There is something about irreverence that attracts Australian readers, and I have no doubt that this book on that very topic will be a commercial success. The book is an incidental history covering events in the Second World War. The chapters follow various battles but the book does not claim to be more than event-hopping. The identities of some of the soldiers change from one engagement to the next, one group seamlessly follows its predecessor. There are tales of joining up, early basic training, sailing to war and preparing for desert warfare. There is an ill-fated Greek engagement, the allied involvement in Lebanon and Syria, before the retreat to Australia and the engagement of our troops with the Japanese leading to the death camps of South East Asia and the Kokoda Track. It is an anecdotal sweep of most areas of war.
The focus is, as the name implies, on the diggers who fought in these wars, in particular on young soldiers in training and in their early membership of infantry or light artillery groups. Nobody expects a vanilla recording of young men preparing for battle but anecdote following anecdote of drunkenness, sexual misconduct and fighting together with tales of Aussies vs the Poms wear a bit thin after a few chapters. Here is part of a situation in a brothel that shows all troops, ours as well as those of other nations, in a very poor light:
The whole area had a distinctive smell all of its own. It wasn’t too bad in the mornings – but of an evening – phew! Drunken soldiers would urinate from the top of the stairs of some of the establishments and this would collect on the worn portions of the marble steps. Late-night soldiers wishing to visit ladies on the top floors would have to paddle and splash through pools of piss (59).

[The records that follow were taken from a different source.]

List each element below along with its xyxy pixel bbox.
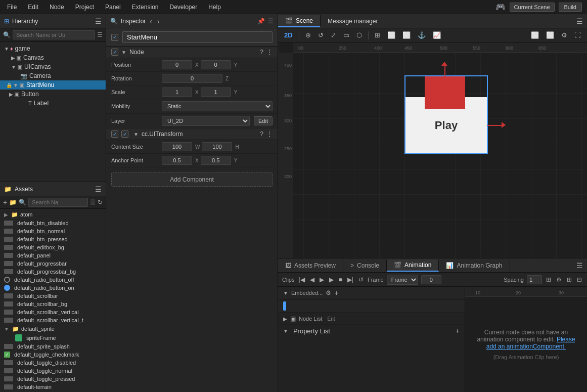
tree-item-game[interactable]: ▼ ♦ game bbox=[0, 44, 106, 53]
asset-panel[interactable]: default_panel bbox=[0, 251, 106, 259]
asset-progressbar-bg[interactable]: default_progressbar_bg bbox=[0, 268, 106, 276]
asset-atom[interactable]: ▶ 📁 atom bbox=[0, 210, 106, 219]
build-button[interactable]: Build bbox=[559, 3, 582, 12]
menu-help[interactable]: Help bbox=[206, 3, 223, 12]
asset-editbox-bg[interactable]: default_editbox_bg bbox=[0, 243, 106, 251]
menu-project[interactable]: Project bbox=[73, 3, 96, 12]
menu-extension[interactable]: Extension bbox=[130, 3, 161, 12]
hierarchy-menu-icon[interactable]: ☰ bbox=[95, 17, 102, 25]
anim-next-btn[interactable]: ▶ bbox=[328, 275, 335, 284]
uitransform-more[interactable]: ⋮ bbox=[266, 130, 273, 138]
asset-progressbar[interactable]: default_progressbar bbox=[0, 259, 106, 268]
inspector-pin-btn[interactable]: 📌 bbox=[257, 18, 265, 25]
rect-tool[interactable]: ▭ bbox=[341, 30, 351, 40]
embedded-settings-btn[interactable]: ⚙ bbox=[326, 289, 331, 296]
position-x-input[interactable] bbox=[162, 60, 192, 69]
content-size-h-input[interactable] bbox=[202, 142, 232, 151]
hierarchy-search-input[interactable] bbox=[13, 30, 95, 39]
menu-file[interactable]: File bbox=[5, 3, 19, 12]
anchor-tool[interactable]: ⚓ bbox=[416, 30, 428, 40]
anim-import[interactable]: ⊞ bbox=[566, 275, 573, 284]
asset-default-terrain[interactable]: default-terrain bbox=[0, 383, 106, 391]
asset-scrollbar-vertical-t[interactable]: default_scrollbar_vertical_t bbox=[0, 316, 106, 324]
scene-canvas[interactable]: 00 350 400 450 500 550 600 650 400 350 3… bbox=[278, 42, 587, 258]
assets-list-btn[interactable]: ☰ bbox=[90, 199, 96, 206]
node-list-section[interactable]: ▶ ▣ Node List Ent bbox=[278, 313, 465, 325]
menu-panel[interactable]: Panel bbox=[103, 3, 123, 12]
position-y-input[interactable] bbox=[201, 60, 231, 69]
layer-edit-btn[interactable]: Edit bbox=[254, 116, 273, 125]
node-section-checkbox[interactable] bbox=[111, 49, 118, 56]
content-size-w-input[interactable] bbox=[162, 142, 192, 151]
asset-btn-pressed[interactable]: default_btn_pressed bbox=[0, 235, 106, 243]
tab-assets-preview[interactable]: 🖼 Assets Preview bbox=[278, 260, 343, 271]
tree-item-button[interactable]: ▶ ▣ Button bbox=[0, 90, 106, 99]
menu-node[interactable]: Node bbox=[48, 3, 66, 12]
inspector-back-btn[interactable]: ‹ bbox=[149, 17, 153, 25]
assets-add-btn[interactable]: + bbox=[3, 198, 7, 206]
add-component-btn[interactable]: Add Component bbox=[111, 172, 273, 187]
property-list-section[interactable]: ▼ Property List + bbox=[278, 325, 465, 337]
spacing-input[interactable] bbox=[527, 275, 542, 284]
asset-btn-disabled[interactable]: default_btn_disabled bbox=[0, 219, 106, 227]
anchor-point-y-input[interactable] bbox=[201, 156, 231, 165]
frame-value-input[interactable] bbox=[421, 275, 441, 284]
scale-y-input[interactable] bbox=[201, 88, 231, 97]
asset-default-sprite[interactable]: ▼ 📁 default_sprite bbox=[0, 324, 106, 333]
rotate-tool[interactable]: ↺ bbox=[316, 30, 326, 40]
asset-toggle-checkmark[interactable]: ✓ default_toggle_checkmark bbox=[0, 351, 106, 359]
rotation-z-input[interactable] bbox=[162, 74, 222, 83]
scene-right-1[interactable]: ⬜ bbox=[529, 30, 541, 40]
layer-dropdown[interactable]: UI_2D bbox=[162, 116, 250, 126]
anim-start-btn[interactable]: |◀ bbox=[297, 275, 305, 284]
tree-item-camera[interactable]: 📷 Camera bbox=[0, 71, 106, 80]
graph-tool[interactable]: 📈 bbox=[431, 30, 443, 40]
mobility-dropdown[interactable]: Static bbox=[162, 101, 273, 111]
asset-scrollbar[interactable]: default_scrollbar bbox=[0, 292, 106, 300]
asset-radio-off[interactable]: default_radio_button_off bbox=[0, 276, 106, 284]
embedded-add-btn[interactable]: + bbox=[334, 289, 338, 297]
transform-tool[interactable]: ⊕ bbox=[303, 30, 313, 40]
tab-animation[interactable]: 🎬 Animation bbox=[387, 259, 439, 272]
scene-tab[interactable]: 🎬 Scene bbox=[278, 15, 321, 27]
uitransform-help[interactable]: ? bbox=[260, 130, 263, 138]
mode-2d-btn[interactable]: 2D bbox=[282, 30, 295, 40]
snap-tool[interactable]: ⊞ bbox=[373, 30, 382, 40]
frame-dropdown[interactable]: Frame bbox=[387, 275, 418, 285]
anim-end-btn[interactable]: ▶| bbox=[346, 275, 354, 284]
assets-menu-icon[interactable]: ☰ bbox=[95, 185, 102, 193]
asset-scrollbar-vertical[interactable]: default_scrollbar_vertical bbox=[0, 308, 106, 316]
anim-loop-btn[interactable]: ↺ bbox=[357, 275, 365, 284]
anim-play-btn[interactable]: ▶ bbox=[319, 275, 325, 284]
scale-x-input[interactable] bbox=[162, 88, 192, 97]
node-section-help[interactable]: ? bbox=[260, 49, 263, 56]
assets-search-input[interactable] bbox=[28, 198, 88, 207]
uitransform-checkbox[interactable] bbox=[111, 130, 118, 138]
scene-fullscreen-btn[interactable]: ⛶ bbox=[572, 30, 583, 40]
inspector-menu-btn[interactable]: ☰ bbox=[268, 18, 274, 25]
asset-toggle-pressed[interactable]: default_toggle_pressed bbox=[0, 375, 106, 383]
asset-radio-on[interactable]: default_radio_button_on bbox=[0, 284, 106, 292]
anim-stop-btn[interactable]: ■ bbox=[338, 275, 343, 284]
scene-right-2[interactable]: ⬜ bbox=[544, 30, 556, 40]
tree-item-startmenu[interactable]: 🔒 ▼ ▣ StartMenu bbox=[0, 80, 106, 90]
menu-edit[interactable]: Edit bbox=[26, 3, 40, 12]
poly-tool[interactable]: ⬡ bbox=[354, 30, 364, 40]
anim-close-btn[interactable]: ⊟ bbox=[576, 275, 583, 284]
bottom-menu-btn[interactable]: ☰ bbox=[572, 259, 587, 272]
assets-folder-btn[interactable]: 📁 bbox=[9, 199, 17, 206]
scene-settings-btn[interactable]: ⚙ bbox=[559, 30, 569, 40]
tree-item-canvas[interactable]: ▶ ▣ Canvas bbox=[0, 53, 106, 62]
align-left-tool[interactable]: ⬜ bbox=[385, 30, 397, 40]
tree-item-uicanvas[interactable]: ▼ ▣ UICanvas bbox=[0, 62, 106, 71]
anim-add-keyframe[interactable]: ⊞ bbox=[545, 275, 552, 284]
anim-settings[interactable]: ⚙ bbox=[555, 275, 563, 284]
menu-developer[interactable]: Developer bbox=[167, 3, 199, 12]
scene-menu-btn[interactable]: ☰ bbox=[572, 15, 587, 27]
tab-console[interactable]: > Console bbox=[343, 260, 387, 271]
asset-scrollbar-bg[interactable]: default_scrollbar_bg bbox=[0, 300, 106, 308]
scene-dropdown[interactable]: Current Scene bbox=[510, 3, 555, 12]
hierarchy-list-icon[interactable]: ☰ bbox=[97, 31, 103, 38]
scale-tool[interactable]: ⤢ bbox=[329, 30, 338, 40]
message-manager-tab[interactable]: Message manager bbox=[321, 16, 385, 27]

Apart from reservations that this book may be no more than a chronicle of uncouth behaviour, I have issues with the writing. That is just simply sloppy. Of course a ‘distinctive’ smell would have ‘one of its own’. Tautology, indeed. It is unusual (wrong? I’m not sure), to find ‘stairs’ and ‘steps’ in the same sentence. However, I cringe when I see ‘paddle and splash through pools of piss’. It is not incorrect usage but rather, over the top, in my opinion.
Tim Bowden did not set out to write a book that shows a scholarly grasp of the language, and should not be chastised for commonplace, pedestrian writing. One of his goals is to record the behaviour of troops as recorded in diverse places and to bring it together for our increased knowledge and ease of access.
The book is much more than a tale of successive episodes and irreverence. There are graphic stories of engagements between opposing forces. ‘Operation Lightfoot’, the strategy that saw the defeat of Rommel in the deserts of North Africa, is succinctly and graphically described on page 163 and following pages. The battles with the Japanese in Papua New Guinea, particularly along the Kokoda Track, are examples of great writing (see pp 294 and following). The fighting in Papua New Guinea actually reveals much of the lives of the soldiers that the man in the street does not remember or never knew. The so-called ‘unnecessary campaign’ was certainly new for me.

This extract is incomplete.